Death by a Thousand Cycles - Micro-Optimizations in TidesDB v7.0.4

by Alex Gaetano Padula
December 29th, 2025
Between TidesDB 7.0.0 and 7.0.4, I focused exclusively on micro-optimizations, the kind of changes that save CPU cycles and memory, reduce branch mispredictions, and eliminate unnecessary work. No new features. No architectural changes. Just attention to hot paths.
The result: 6.64M ops/sec sequential writes (up from 6.21M), 2 μs p50 latency on hot-key reads (down from 5 μs), and measurably lower resource consumption across the board.
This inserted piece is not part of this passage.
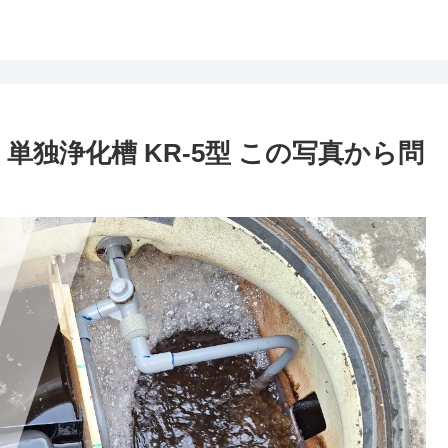
単独浄化槽 KR-5型 この写真から問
This article documents what changed, why it matters, and what the data reveals about performance at the instruction level.
Test Environment
Hardware
- Intel Core i7-11700K (8 cores, 16 threads) @ 4.9GHz
- 48GB DDR4
- Western Digital 500GB SATA SSD
- Ubuntu 23.04 x86_64
Software
- TidesDB v7.0.4
- RocksDB v10.7.5
- GCC -O3, Clang with LTO enabled
Configuration
- Sync disabled (measuring engine, not I/O)
- 8 threads
- 16-byte keys, 100-byte values (unless specified)
- Batch size 1000 (unless specified)
You can download the raw benchtool report here
You can find the benchtool source code here and run your own benchmarks!
The Optimizations
Let me walk through each change and explain the reasoning..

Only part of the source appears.